# [Entries shown]
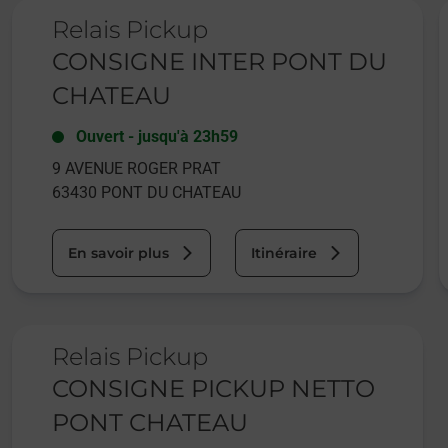
Le lien s'ouvre dans un nouvel onglet
L
Relais Pickup
CONSIGNE INTER PONT DU
CHATEAU
Ouvert
-
jusqu'à
23h59
9 AVENUE ROGER PRAT
63430
PONT DU CHATEAU
En savoir plus
Itinéraire
Le lien s'ouvre dans un nouvel onglet
Relais Pickup
CONSIGNE PICKUP NETTO
PONT CHATEAU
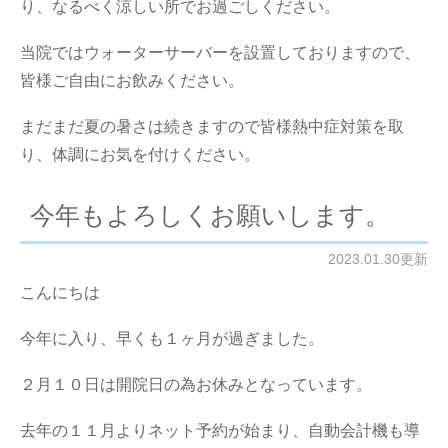
り、なるべく涼しい所でお過ごしください。
当院ではウォーターサーバーを設置しておりますので、
皆様ご自由にお飲みください。
まだまだ夏の暑さは続きますので皆様熱中症対策を取
り、体調にお気を付けください。
今年もよろしくお願いします。
2023.01.30更新
こんにちは
今年に入り、早くも１ヶ月が過ぎました。
２月１０日は開院日の為お休みとなっています。
去年の１１月よりネット予約が始まり、自動会計機も導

# [What is needed]
Starting with the line that contains "まだまだ夏の暑さは続きますので皆様熱中症対策を取", write out each line through the end of the listing, exactly as it appears, and include nothing else.

# [Response]
まだまだ夏の暑さは続きますので皆様熱中症対策を取
り、体調にお気を付けください。
今年もよろしくお願いします。
2023.01.30更新
こんにちは
今年に入り、早くも１ヶ月が過ぎました。
２月１０日は開院日の為お休みとなっています。
去年の１１月よりネット予約が始まり、自動会計機も導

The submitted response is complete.